Advanced practice nurses have an important role to play in interdisciplinary research collaboration by acting as case managers, who should coordinate different aspects of care (Engelke & Marshburn, 2006). As members of interdisciplinary teams, nurses also have a duty to be advocates for patients. It is also their responsibility to ensure that clinical research is conducted smoothly and that patients are informed of current medical research processes relative to the findings of interdisciplinary studies (Engelke & Marshburn, 2006).
These duties are assigned to nurses as primary caregivers because they have the ability to understand how a patient’s health care plan would improve within the wider context of environmental changes (U.S. Department of Health and Human Services & National Institute of Environmental Health Sciences, 2011).

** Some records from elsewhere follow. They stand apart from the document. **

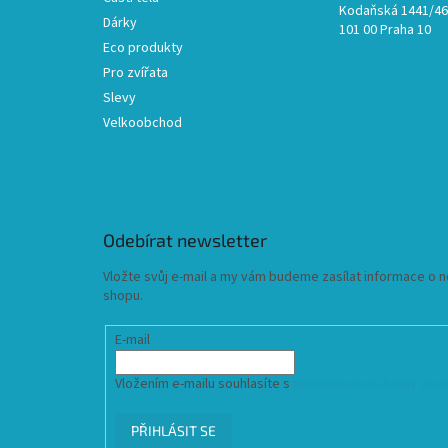
Kodaňská 1441/46,
Dárky
101 00 Praha 10
Eco produkty
Pro zvířata
Slevy
Velkoobchod
Odebírat newsletter
Vložte svůj e-mail a my vám budeme zasílat informace o
shopu.
E-mail
Vložením e-mailu souhlasíte s
podmínkami ochrany osob
PŘIHLÁSIT SE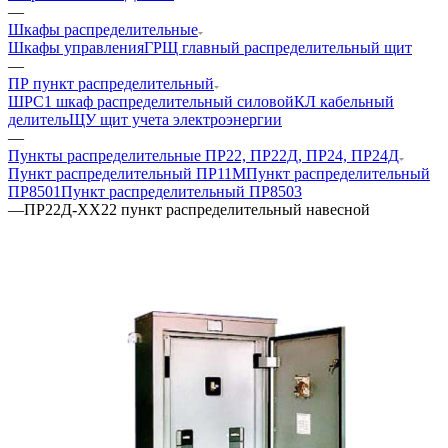
—
Шкафы распределительные
Шкафы управления
ГРЩ главный распределительный щит
—
ПР пункт распределительный
ШРС1 шкаф распределительный силовой
КЛ кабельный
делитель
ЩУ щит учета электроэнергии
—
Пункты распределительные ПР22, ПР22Д, ПР24, ПР24Д
Пункт распределительный ПР11М
Пункт распределительный
ПР8501
Пункт распределительный ПР8503
—
ПР22Д-ХХ22 пункт распределительный навесной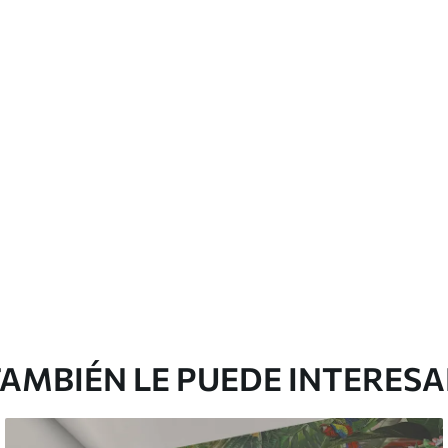
 con una esponja suave. Los murales de pared
 pueden limpiarse con agua.
emium
67
34
.00
€
/m²
l and Stick
65
48
.99
€
/m²
AMBIÉN LE PUEDE INTERES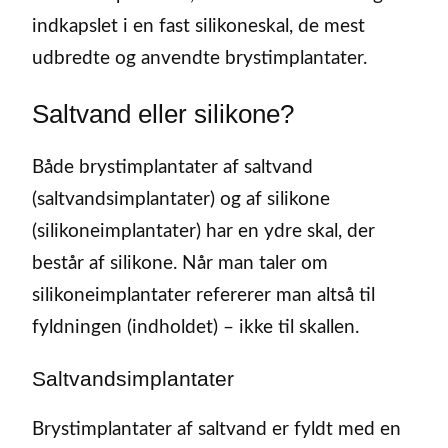
indkapslet i en fast silikoneskal, de mest
udbredte og anvendte brystimplantater.
Saltvand eller silikone?
Både brystimplantater af saltvand
(saltvandsimplantater) og af silikone
(silikoneimplantater) har en ydre skal, der
består af silikone. Når man taler om
silikoneimplantater refererer man altså til
fyldningen (indholdet) – ikke til skallen.
Saltvandsimplantater
Brystimplantater af saltvand er fyldt med en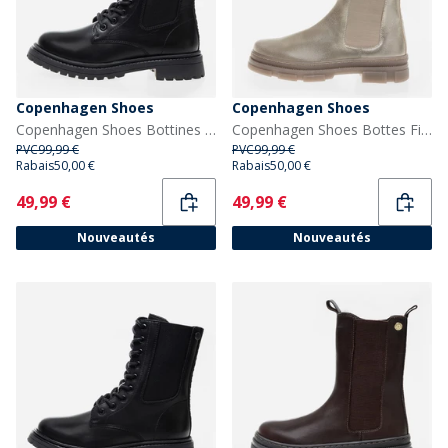
Copenhagen Shoes
Copenhagen Shoes
Copenhagen Shoes Bottines basses Kaylee Fille 0001 Black
Copenhagen Shoes Bottes Fille de tous les jours 0051 Gold
PVC
99,99 €
PVC
99,99 €
Rabais
50,00 €
Rabais
50,00 €
Current
Current
49,99 €
49,99 €
Nouveautés
Nouveautés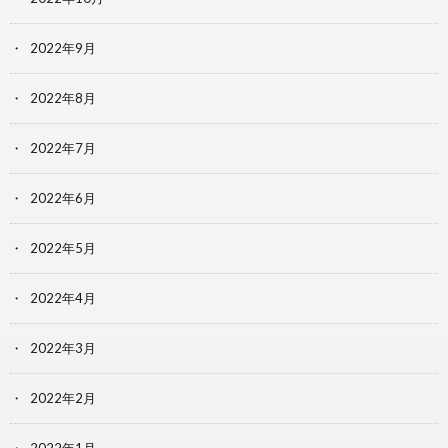
2022年9月
2022年8月
2022年7月
2022年6月
2022年5月
2022年4月
2022年3月
2022年2月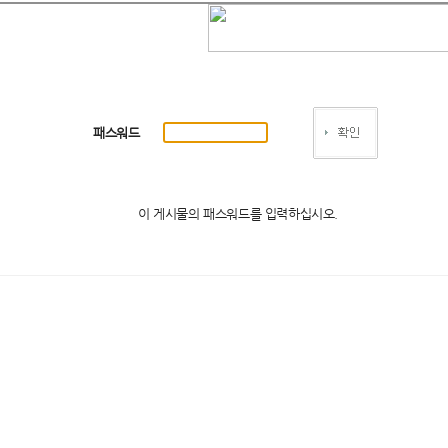
패스워드
이 게시물의 패스워드를 입력하십시오.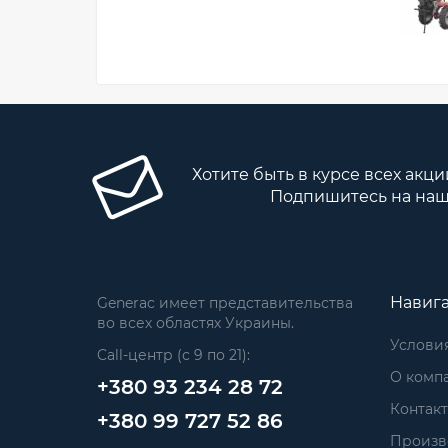
Хотите быть в курсе всех акци
Подпишитесь на наш
Навиг
Generac имеет представительства
во всех областях Украины.
Услови
Call-центр (с 9 по 21):
О комп
+380 93 234 28 72
Контак
+380 99 727 52 86
Произв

One evidence-based change that would require the collaborative efforts of nurses and other health stakeholders is infection control. Although nurses are trained and equipped to act appropriately in instances where there is an outbreak of diseases, the morphing nature of some infections and the epidemiology of some diseases may require other players to be involved in infection control processes (Amin et al., 2013). Particularly, two parties that would need to collaborate with nurses in this exercise include the Center for Disease Control (CDC) and nursing schools (U.S. Department of Health and Human Services & National Institute of Environmental Health Sciences, 2011).
The role of the CDC would be to undertake professional research studies on infection control while nursing schools would provide the platform for relaying the findings to students, who would later join the practice. When all parties collaborate in the manner suggested here, the time spent controlling infections would be worth the investments made (Amin et al., 2013).
Amin, T.T., Al Noaim, K.I., Bu Saad, M.A., Al Malhm, T.A., Al Mulhim, A.A., & Al Awas, M.A. (2013). Standard precautions and infection control, medical students’ knowledge and behavior at a Saudi university: The need for change. Global Journal of Health Science, 5(4), 114-125.
Engelke, M.K., & Marshburn, D.M. (2006). Collaborative strategies to enhance research and evidence-based practice. The Journal of Nursing Administration, 36(3), 131-135.
U.S. Department of Health and Human Services & National Institute of Environmental Health Sciences. (2011). What is ethics in research & why is it important? Web.